Así lo ha indicado Carmen García en la presentación ante el claustro de las conclusiones del trabajo «honesto» realizado por la comisión en este último año. Otras de sus propuestas son las de retirar la lápida de homenaje al citado rector, por su «carácter apolegético del régimen franquista». En la lápida puede leerse: 'Purificada por el fuego surgió esta universidad de entre sus ruinas. La promoción de estudiantes soldado al excelentísimo señor don Sabino Álvarez-Gendín Blanco, alma de esta empresa. Oviedo 17-1-1970'. Por el mismo motivo se plantea la retirada del monumento a los caídos inaugurado en 1941 y ubicado junto al rectorado, en el que figura la lista de los fallecidos del bando vencedor.

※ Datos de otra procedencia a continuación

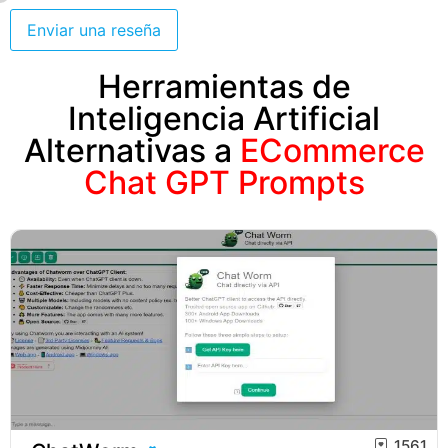
Enviar una reseña
Herramientas de
Inteligencia Artificial
Alternativas a
ECommerce
Chat GPT Prompts
1561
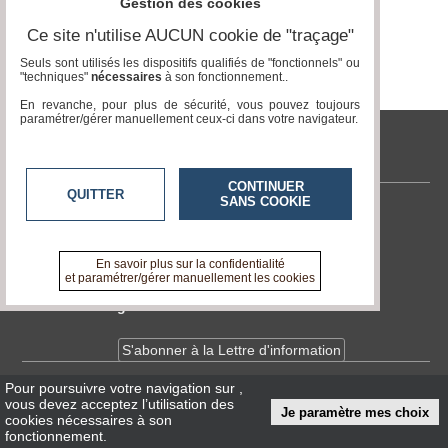
Gestion des cookies
Vidéos
Ce site n'utilise AUCUN cookie de "traçage"
Médias
Seuls sont utilisés les dispositifs qualifiés de "fonctionnels" ou
du
"techniques"
nécessaires
à son fonctionnement..
groupe
En revanche, pour plus de sécurité, vous pouvez toujours
paramétrer/gérer manuellement ceux-ci dans votre navigateur.
Blogs
Prémium
tvlocale.fr
Inscription
annuaire
CONTINUER
QUITTER
pro
SANS COOKIE
Contactez-nous
Accès
En savoir +
éditeur
A propos de tvlocale.fr
En savoir plus sur la confidentialité
et paramétrer/gérer manuellement les cookies
Devenir délégué
S'abonner à la Lettre d'information
Pour poursuivre votre navigation sur
,
Infos
CNIL/RGPD
vous devez acceptez l’utilisation des
Je paramètre mes choix
Conditions Générales d'Utilisation
cookies nécessaires à son
fonctionnement.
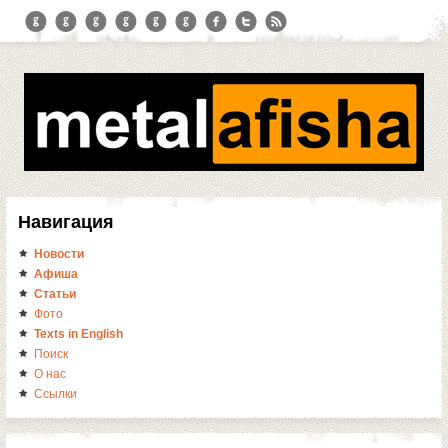
Навигация
Новости
Афиша
Статьи
Фото
Texts in English
Поиск
О нас
Ссылки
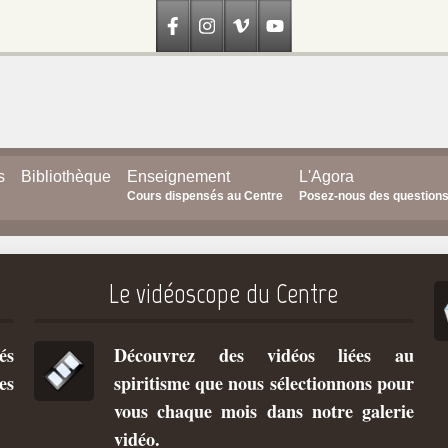
s
Bibliothèque
Enseignement
L'Agora
Cours dispensés au Centre
Posez-nous des question
Le vidéoscope du Centre
és
Découvrez des vidéos liées au
es
spiritisme que nous sélectionnons pour
vous chaque mois dans notre galerie
vidéo.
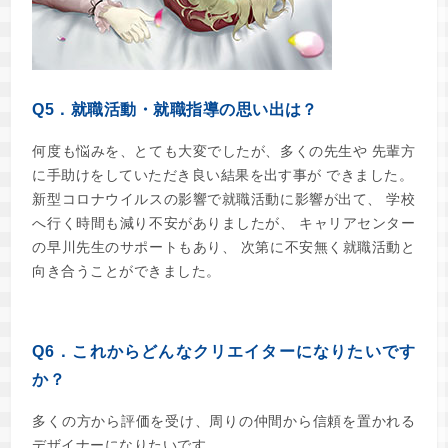
Q5．就職活動・就職指導の思い出は？
何度も悩みを、とても大変でしたが、多くの先生や
先輩方
に手助けをしていただき良い結果を出す事が
できました。
新型コロナウイルスの影響で就職活動に影響が出て、
学校
へ行く時間も減り不安がありましたが、
キャリアセンター
の早川先生のサポートもあり、
次第に不安無く就職活動と
向き合うことができました。
Q6．これからどんなクリエイターになりたいです
か？
多くの方から評価を受け、周りの仲間から信頼を置かれる
デザイナーになりたいです。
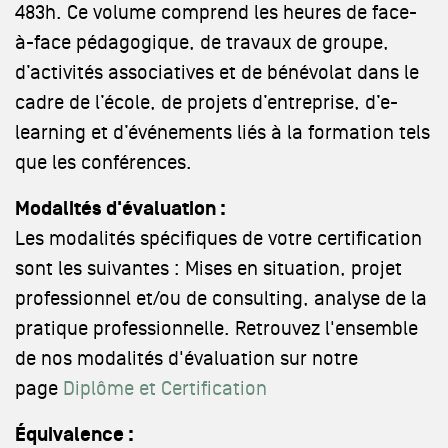
483h. Ce volume comprend les heures de face-
à-face pédagogique, de travaux de groupe,
d’activités associatives et de bénévolat dans le
cadre de l’école, de projets d’entreprise, d’e-
learning et d’événements liés à la formation tels
que les conférences.
Modalités d'évaluation :
Les modalités spécifiques de votre certification
sont les suivantes : Mises en situation, projet
professionnel et/ou de consulting, analyse de la
pratique professionnelle. Retrouvez l'ensemble
de nos modalités d'évaluation sur notre
page
Diplôme et Certification
Équivalence :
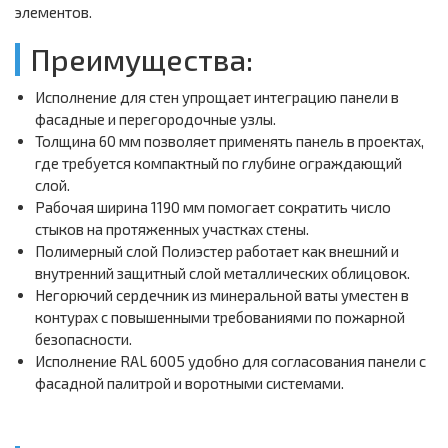
элементов.
Преимущества:
Исполнение для стен упрощает интеграцию панели в
фасадные и перегородочные узлы.
Толщина 60 мм позволяет применять панель в проектах,
где требуется компактный по глубине ограждающий
слой.
Рабочая ширина 1190 мм помогает сократить число
стыков на протяженных участках стены.
Полимерный слой Полиэстер работает как внешний и
внутренний защитный слой металлических облицовок.
Негорючий сердечник из минеральной ваты уместен в
контурах с повышенными требованиями по пожарной
безопасности.
Исполнение RAL 6005 удобно для согласования панели с
фасадной палитрой и воротными системами.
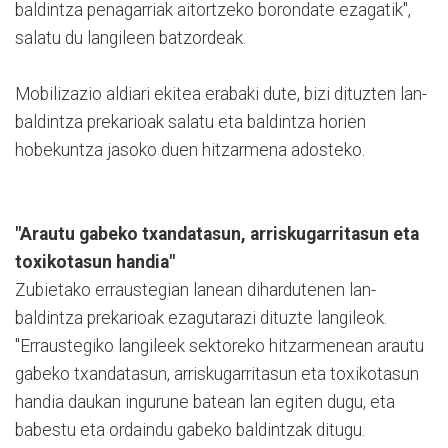
baldintza penagarriak aitortzeko borondate ezagatik",
salatu du langileen batzordeak.
Mobilizazio aldiari ekitea erabaki dute, bizi dituzten lan-
baldintza prekarioak salatu eta baldintza horien
hobekuntza jasoko duen hitzarmena adosteko.
"Arautu gabeko txandatasun, arriskugarritasun eta
toxikotasun handia"
Zubietako erraustegian lanean dihardutenen lan-
baldintza prekarioak ezagutarazi dituzte langileok.
"Erraustegiko langileek sektoreko hitzarmenean arautu
gabeko txandatasun, arriskugarritasun eta toxikotasun
handia daukan ingurune batean lan egiten dugu, eta
babestu eta ordaindu gabeko baldintzak ditugu.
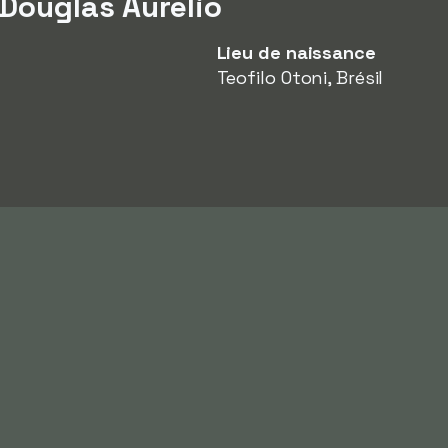
 Douglas Aurélio
Lieu de naissance
Teofilo Otoni, Brésil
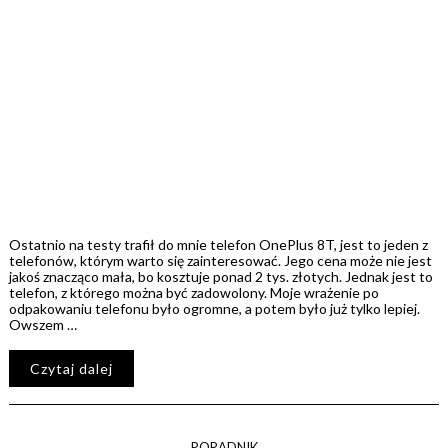
Ostatnio na testy trafił do mnie telefon OnePlus 8T, jest to jeden z
telefonów, którym warto się zainteresować. Jego cena może nie jest
jakoś znacząco mała, bo kosztuje ponad 2 tys. złotych. Jednak jest to
telefon, z którego można być zadowolony. Moje wrażenie po
odpakowaniu telefonu było ogromne, a potem było już tylko lepiej.
Owszem …
Czytaj dalej
PORADNIK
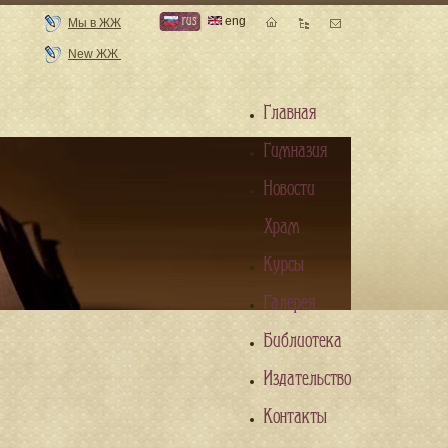
rus
eng
Мы в ЖЖ
New ЖЖ
Главная
Гимназия
Новости
Храм
Курсы
Галерея
Библиотека
Издательство
Контакты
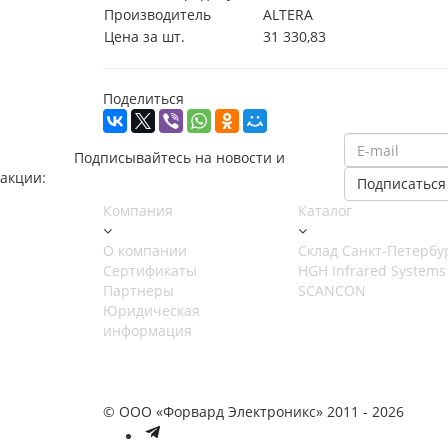
Производитель
ALTERA
Цена за шт.
31 330,83
Поделиться
Подписывайтесь на новости и
акции:
Компания
Каталог
О компании
Cклад Санкт-Петербу
Сертификаты
HGH Infrared Systems
Партнеры
SCANCON
Юридическая
информация
© ООО «Форвард Электроникс» 2011 - 2026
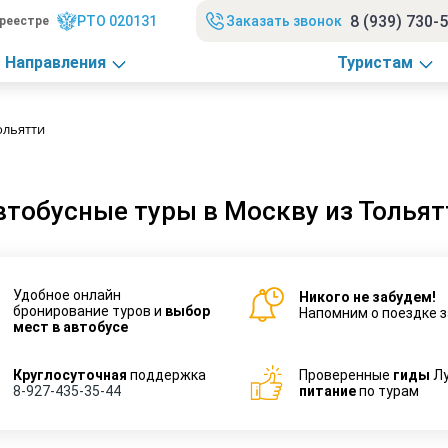
8 (939) 730-
РТО 020131
Заказать звонок
реестре
Направления
Туристам
ольятти
втобусные туры в Москву из Тольят
Удобное онлайн
Никого не забудем!
бронирование туров и
выбор
Напомним о поездке з
мест в автобусе
Круглосуточная
поддержка
Проверенные
гиды
Л
8-927-435-35-44
питание
по турам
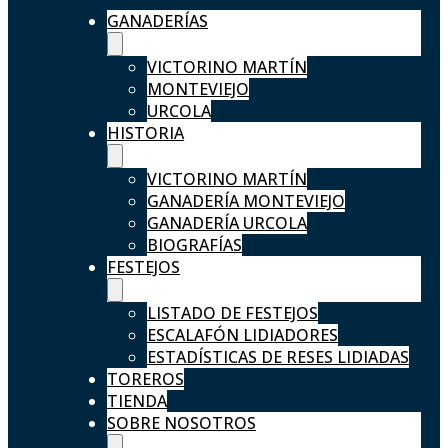
GANADERÍAS
VICTORINO MARTÍN
MONTEVIEJO
URCOLA
HISTORIA
VICTORINO MARTÍN
GANADERÍA MONTEVIEJO
GANADERÍA URCOLA
BIOGRAFÍAS
FESTEJOS
LISTADO DE FESTEJOS
ESCALAFÓN LIDIADORES
ESTADÍSTICAS DE RESES LIDIADAS
TOREROS
TIENDA
SOBRE NOSOTROS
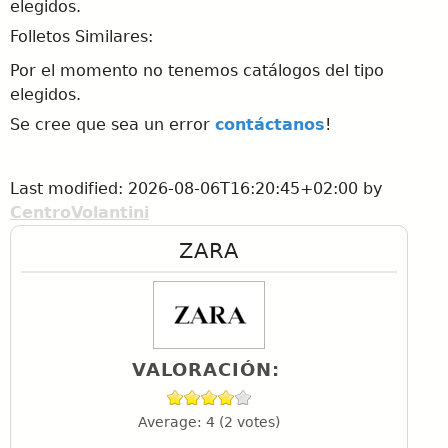
elegidos.
Folletos Similares:
Por el momento no tenemos catálogos del tipo
elegidos.
Se cree que sea un error
contáctanos
!
Last modified:
2026-08-06T16:20:45+02:00
by
CentroVolantini
ZARA
VALORACIÓN:
Average:
4
(
2
votes)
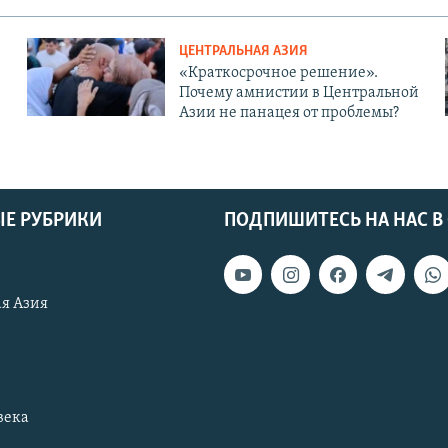
ЦЕНТРАЛЬНАЯ АЗИЯ
«Краткосрочное решение».
Почему амнистии в Центральной
Азии не панацея от проблемы?
Е РУБРИКИ
ПОДПИШИТЕСЬ НА НАС В
я Азия
века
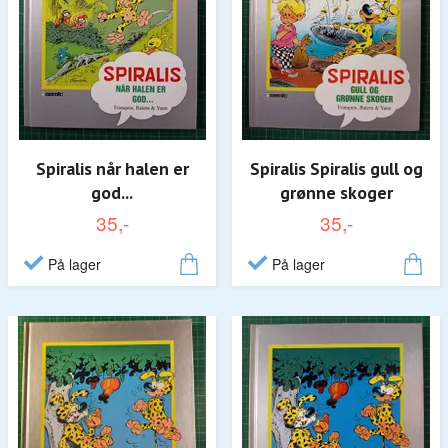
Spiralis når halen er
Spiralis Spiralis gull og
god...
grønne skoger
35,-
35,-
På lager
På lager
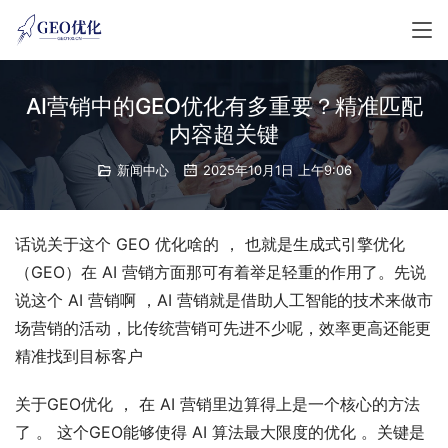
AI营销中的GEO优化有多重要？精准匹配
内容超关键
新闻中心
2025年10月1日 上午9:06
话说关于这个 GEO 优化啥的 ， 也就是生成式引擎优化
（GEO）在 AI 营销方面那可有着举足轻重的作用了。先说
说这个 AI 营销啊 ，AI 营销就是借助人工智能的技术来做市
场营销的活动，比传统营销可先进不少呢，效率更高还能更
精准找到目标客户
关于GEO优化 ， 在 AI 营销里边算得上是一个核心的方法
了 。 这个GEO能够使得 AI 算法最大限度的优化 。关键是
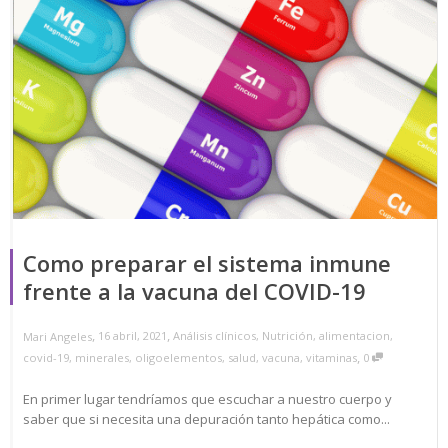
Como preparar el sistema inmune
frente a la vacuna del COVID-19
,
,
16 abril, 2021
Análisis clínicos
,
Nutrición
,
alimentacion
,
Mari Angeles
,
covid-19
,
minerales
,
oligoelementos
,
salud
,
vacuna
,
vitaminas
0
En primer lugar tendríamos que escuchar a nuestro cuerpo y
saber que si necesita una depuración tanto hepática como...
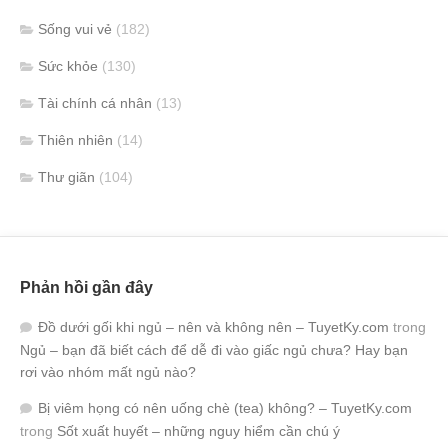
Sống vui vẻ
(182)
Sức khỏe
(130)
Tài chính cá nhân
(13)
Thiên nhiên
(14)
Thư giãn
(104)
Phản hồi gần đây
Đồ dưới gối khi ngủ – nên và không nên – TuyetKy.com
trong
Ngủ – bạn đã biết cách để dễ đi vào giấc ngủ chưa? Hay bạn
rơi vào nhóm mất ngủ nào?
Bị viêm họng có nên uống chè (tea) không? – TuyetKy.com
trong
Sốt xuất huyết – những nguy hiểm cần chú ý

En cambio, por razones de conveniencia artística y arquitectónica, se ve conveniente mantener el escudo «con simbología característica de la dictadura» situado en el paraninfo y en el que se hace alusión a la reconstrucción de la Universidad. Su retirada podría causar «daños no deseados», justificó la experta, que recordó que en realidad, tras el incendio sufrido en 1934, la reconstrucción se inició ese mismo año, «bajo el rectorado de Leopoldo Alas Arguelles, posteriormente asesinado», y no en el 36, como figura en esa inscripción. Junto a el escudo se colocará una placa informativa que aclare todos estos términos.

Lo mismo que se hará con las vidrieras del rectorado y la biblioteca del Edificio Histórico. Y con una inscripción en latín, labrada en piedra y alusiva a la guerra y los vencedores. La propia Carmen García reconoció que, pese a estar ubicada en su facultad, «me costó encontrarlo. Y mira que es enorme...».